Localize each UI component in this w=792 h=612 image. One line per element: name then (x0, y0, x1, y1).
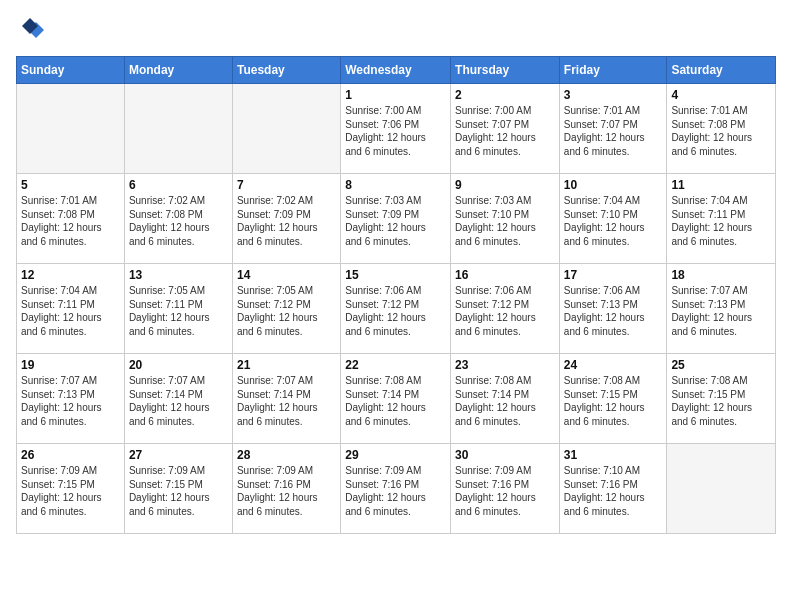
day-number: 13 (129, 268, 228, 282)
calendar-cell (667, 444, 776, 534)
day-number: 9 (455, 178, 555, 192)
day-number: 7 (237, 178, 336, 192)
calendar-cell: 17Sunrise: 7:06 AM Sunset: 7:13 PM Dayli… (559, 264, 667, 354)
calendar-cell: 30Sunrise: 7:09 AM Sunset: 7:16 PM Dayli… (451, 444, 560, 534)
day-number: 1 (345, 88, 446, 102)
day-info: Sunrise: 7:04 AM Sunset: 7:11 PM Dayligh… (21, 284, 120, 338)
day-number: 5 (21, 178, 120, 192)
day-number: 18 (671, 268, 771, 282)
calendar-cell: 15Sunrise: 7:06 AM Sunset: 7:12 PM Dayli… (341, 264, 451, 354)
calendar-cell: 20Sunrise: 7:07 AM Sunset: 7:14 PM Dayli… (124, 354, 232, 444)
day-info: Sunrise: 7:08 AM Sunset: 7:14 PM Dayligh… (345, 374, 446, 428)
day-number: 12 (21, 268, 120, 282)
calendar-cell: 8Sunrise: 7:03 AM Sunset: 7:09 PM Daylig… (341, 174, 451, 264)
day-info: Sunrise: 7:00 AM Sunset: 7:06 PM Dayligh… (345, 104, 446, 158)
calendar-cell: 18Sunrise: 7:07 AM Sunset: 7:13 PM Dayli… (667, 264, 776, 354)
day-info: Sunrise: 7:08 AM Sunset: 7:15 PM Dayligh… (671, 374, 771, 428)
weekday-header-tuesday: Tuesday (232, 57, 340, 84)
day-info: Sunrise: 7:02 AM Sunset: 7:08 PM Dayligh… (129, 194, 228, 248)
calendar-cell: 3Sunrise: 7:01 AM Sunset: 7:07 PM Daylig… (559, 84, 667, 174)
day-info: Sunrise: 7:06 AM Sunset: 7:13 PM Dayligh… (564, 284, 663, 338)
day-info: Sunrise: 7:09 AM Sunset: 7:16 PM Dayligh… (237, 464, 336, 518)
day-info: Sunrise: 7:10 AM Sunset: 7:16 PM Dayligh… (564, 464, 663, 518)
day-number: 24 (564, 358, 663, 372)
day-info: Sunrise: 7:09 AM Sunset: 7:15 PM Dayligh… (21, 464, 120, 518)
calendar-cell: 13Sunrise: 7:05 AM Sunset: 7:11 PM Dayli… (124, 264, 232, 354)
calendar-cell (232, 84, 340, 174)
day-info: Sunrise: 7:07 AM Sunset: 7:14 PM Dayligh… (237, 374, 336, 428)
weekday-header-wednesday: Wednesday (341, 57, 451, 84)
day-info: Sunrise: 7:04 AM Sunset: 7:10 PM Dayligh… (564, 194, 663, 248)
day-number: 6 (129, 178, 228, 192)
day-info: Sunrise: 7:01 AM Sunset: 7:08 PM Dayligh… (21, 194, 120, 248)
day-info: Sunrise: 7:09 AM Sunset: 7:16 PM Dayligh… (455, 464, 555, 518)
weekday-header-thursday: Thursday (451, 57, 560, 84)
day-info: Sunrise: 7:02 AM Sunset: 7:09 PM Dayligh… (237, 194, 336, 248)
week-row-5: 26Sunrise: 7:09 AM Sunset: 7:15 PM Dayli… (17, 444, 776, 534)
day-info: Sunrise: 7:03 AM Sunset: 7:10 PM Dayligh… (455, 194, 555, 248)
day-number: 3 (564, 88, 663, 102)
logo (16, 16, 48, 44)
day-number: 2 (455, 88, 555, 102)
week-row-4: 19Sunrise: 7:07 AM Sunset: 7:13 PM Dayli… (17, 354, 776, 444)
calendar-cell: 14Sunrise: 7:05 AM Sunset: 7:12 PM Dayli… (232, 264, 340, 354)
calendar-cell: 19Sunrise: 7:07 AM Sunset: 7:13 PM Dayli… (17, 354, 125, 444)
calendar-cell: 28Sunrise: 7:09 AM Sunset: 7:16 PM Dayli… (232, 444, 340, 534)
calendar-cell: 29Sunrise: 7:09 AM Sunset: 7:16 PM Dayli… (341, 444, 451, 534)
day-number: 15 (345, 268, 446, 282)
calendar-cell: 24Sunrise: 7:08 AM Sunset: 7:15 PM Dayli… (559, 354, 667, 444)
day-info: Sunrise: 7:00 AM Sunset: 7:07 PM Dayligh… (455, 104, 555, 158)
day-number: 19 (21, 358, 120, 372)
logo-icon (16, 16, 44, 44)
calendar-cell (17, 84, 125, 174)
calendar-cell: 23Sunrise: 7:08 AM Sunset: 7:14 PM Dayli… (451, 354, 560, 444)
day-number: 16 (455, 268, 555, 282)
day-info: Sunrise: 7:07 AM Sunset: 7:14 PM Dayligh… (129, 374, 228, 428)
day-info: Sunrise: 7:08 AM Sunset: 7:14 PM Dayligh… (455, 374, 555, 428)
calendar-cell: 31Sunrise: 7:10 AM Sunset: 7:16 PM Dayli… (559, 444, 667, 534)
day-number: 20 (129, 358, 228, 372)
day-number: 29 (345, 448, 446, 462)
day-number: 14 (237, 268, 336, 282)
day-number: 17 (564, 268, 663, 282)
weekday-header-saturday: Saturday (667, 57, 776, 84)
day-info: Sunrise: 7:09 AM Sunset: 7:16 PM Dayligh… (345, 464, 446, 518)
day-number: 23 (455, 358, 555, 372)
day-info: Sunrise: 7:04 AM Sunset: 7:11 PM Dayligh… (671, 194, 771, 248)
day-info: Sunrise: 7:08 AM Sunset: 7:15 PM Dayligh… (564, 374, 663, 428)
day-info: Sunrise: 7:01 AM Sunset: 7:08 PM Dayligh… (671, 104, 771, 158)
day-info: Sunrise: 7:06 AM Sunset: 7:12 PM Dayligh… (455, 284, 555, 338)
calendar-cell: 22Sunrise: 7:08 AM Sunset: 7:14 PM Dayli… (341, 354, 451, 444)
week-row-3: 12Sunrise: 7:04 AM Sunset: 7:11 PM Dayli… (17, 264, 776, 354)
weekday-header-sunday: Sunday (17, 57, 125, 84)
day-number: 11 (671, 178, 771, 192)
calendar-cell (124, 84, 232, 174)
calendar-cell: 26Sunrise: 7:09 AM Sunset: 7:15 PM Dayli… (17, 444, 125, 534)
calendar-cell: 27Sunrise: 7:09 AM Sunset: 7:15 PM Dayli… (124, 444, 232, 534)
day-number: 26 (21, 448, 120, 462)
day-info: Sunrise: 7:01 AM Sunset: 7:07 PM Dayligh… (564, 104, 663, 158)
calendar-cell: 1Sunrise: 7:00 AM Sunset: 7:06 PM Daylig… (341, 84, 451, 174)
day-info: Sunrise: 7:07 AM Sunset: 7:13 PM Dayligh… (21, 374, 120, 428)
day-number: 25 (671, 358, 771, 372)
day-info: Sunrise: 7:06 AM Sunset: 7:12 PM Dayligh… (345, 284, 446, 338)
day-number: 30 (455, 448, 555, 462)
day-number: 8 (345, 178, 446, 192)
calendar-cell: 7Sunrise: 7:02 AM Sunset: 7:09 PM Daylig… (232, 174, 340, 264)
calendar-cell: 25Sunrise: 7:08 AM Sunset: 7:15 PM Dayli… (667, 354, 776, 444)
weekday-header-monday: Monday (124, 57, 232, 84)
day-info: Sunrise: 7:03 AM Sunset: 7:09 PM Dayligh… (345, 194, 446, 248)
day-number: 4 (671, 88, 771, 102)
calendar-cell: 21Sunrise: 7:07 AM Sunset: 7:14 PM Dayli… (232, 354, 340, 444)
calendar-cell: 9Sunrise: 7:03 AM Sunset: 7:10 PM Daylig… (451, 174, 560, 264)
calendar-cell: 12Sunrise: 7:04 AM Sunset: 7:11 PM Dayli… (17, 264, 125, 354)
page-header (16, 16, 776, 44)
week-row-1: 1Sunrise: 7:00 AM Sunset: 7:06 PM Daylig… (17, 84, 776, 174)
day-info: Sunrise: 7:09 AM Sunset: 7:15 PM Dayligh… (129, 464, 228, 518)
calendar-cell: 5Sunrise: 7:01 AM Sunset: 7:08 PM Daylig… (17, 174, 125, 264)
weekday-header-row: SundayMondayTuesdayWednesdayThursdayFrid… (17, 57, 776, 84)
day-number: 21 (237, 358, 336, 372)
day-number: 10 (564, 178, 663, 192)
day-number: 28 (237, 448, 336, 462)
calendar-cell: 11Sunrise: 7:04 AM Sunset: 7:11 PM Dayli… (667, 174, 776, 264)
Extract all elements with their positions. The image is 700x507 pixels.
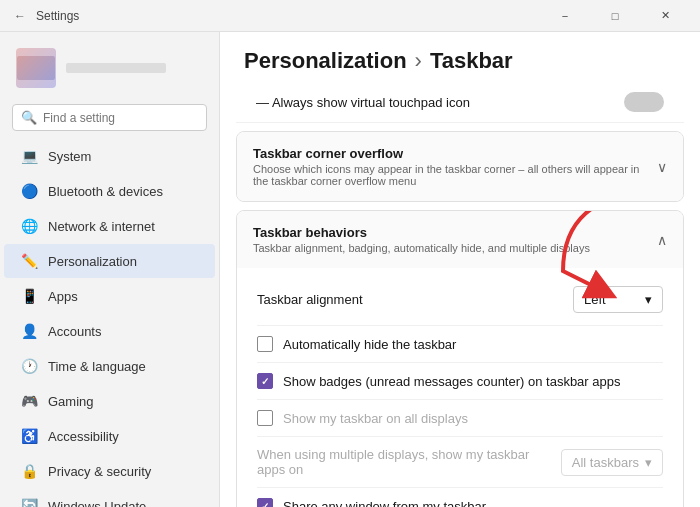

------

What to do: If the string "weekday" appears in a line of the entries, report the line.

Answer box:
weekday-header-tuesday: Tuesday (232, 57, 340, 84)
weekday-header-wednesday: Wednesday (341, 57, 451, 84)
weekday-header-thursday: Thursday (451, 57, 560, 84)
weekday-header-saturday: Saturday (667, 57, 776, 84)
weekday-header-sunday: Sunday (17, 57, 125, 84)
weekday-header-monday: Monday (124, 57, 232, 84)
weekday-header-row: SundayMondayTuesdayWednesdayThursdayFrid… (17, 57, 776, 84)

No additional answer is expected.